I'm developing some kind of server service who gets in action and stop on an specific range of time, I need to write a monitoring app to receive some status text sent from the service in the same local host.

It's the first time I need to comm between processes, I've been looking for some methods, wich do you believe is the best for this case? why? pros and cons for each one?

  • Remoting
  • Named pipes
  • Windows messages
  • local tcp connection
  • Database table log (I'm using a database so it's another option)
  • Datafile on disk

Edit: I'm using .net 2 so the great wcf solution doesn't work for me :(

+2  A: 

See this SO question:

C# IPC Best Practises

You almost certainly want to use WCF. This replaces other .Net technologies such as remoting.
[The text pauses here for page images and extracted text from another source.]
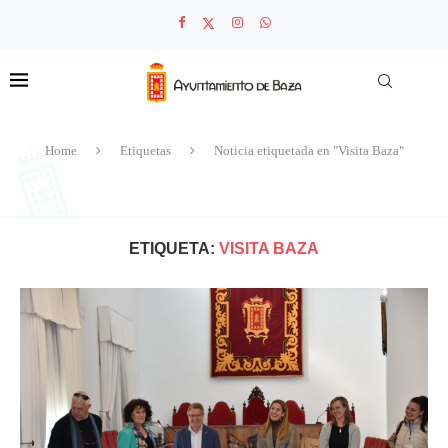
Home
Etiquetas
Noticia etiquetada en "Visita Baza"
ETIQUETA:
VISITA BAZA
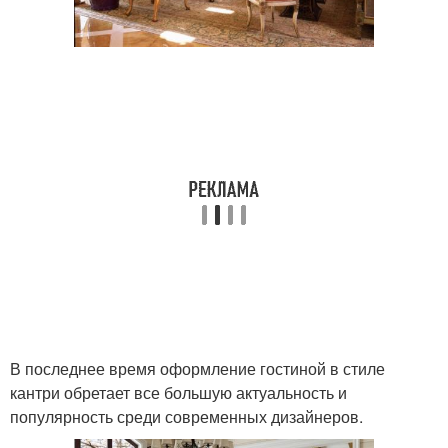
В последнее время оформление гостиной в стиле
кантри обретает все большую актуальность и
популярность среди современных дизайнеров.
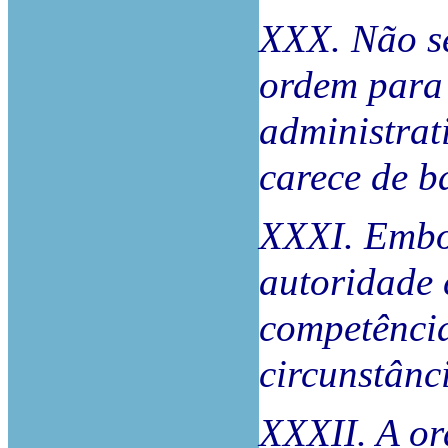
XXX. Não se
ordem para
administrat
carece de b
XXXI. Embo
autoridade 
competência
circunstânci
XXXII. A or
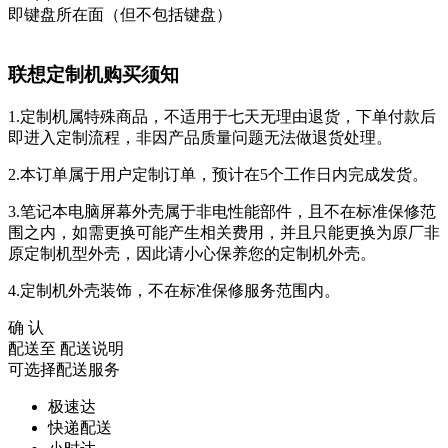
即键盘所在面（但不包括键盘）
联想定制机购买须知
1.定制机属特殊商品，不适用于七天无理由退货，下单付款后
即进入定制流程，非因产品质量问题无法做退货处理。
2.本订单属于用户定制订单，预计在5个工作日内完成发货。
3.笔记本电脑屏幕外壳属于非电性能部件，且不在标准保修范
围之内，如需更换可能产生相关费用，并且只能更换为原厂非
原定制机型外壳，因此请小心保养您的定制机外壳。
4.定制机外壳装饰，不在标准保修服务范围内。
确 认
配送至
配送说明
可选择配送服务
极速达
快递配送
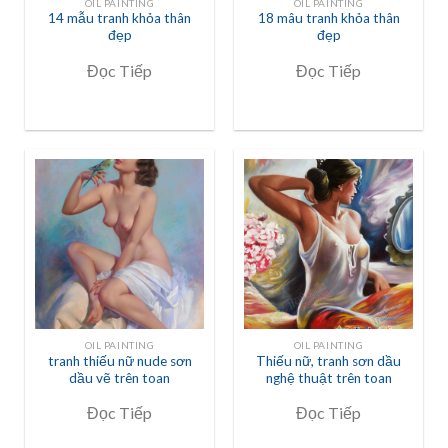
OIL PAINTING
OIL PAINTING
14 mẫu tranh khỏa thân
18 mâu tranh khỏa thân
đẹp
đẹp
Đọc Tiếp
Đọc Tiếp
OIL PAINTING
OIL PAINTING
tranh thiếu nữ nude sơn
Thiếu nữ, tranh sơn dầu
dầu vẽ trên toan
nghệ thuật trên toan
Đọc Tiếp
Đọc Tiếp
Also, if you use WCF:

  • Other clients could also subscribe to that status information in the future.
  • The service listening to status updates could be run on another physical box if you needed to scale out.
ng5000
I'm using .net v2 and this is new in v3. But I will keep it in mind for the near future.
MazarD
+1  A: 

If you're really just looking for "status messages" - as opposed to an actual client app - then you can use Trace/Debug.Write* statements. DebugView will pick them up if it's running, and can also be used across hosts. And, of course, you can add other listeners via config file if you later wanted to save the messages.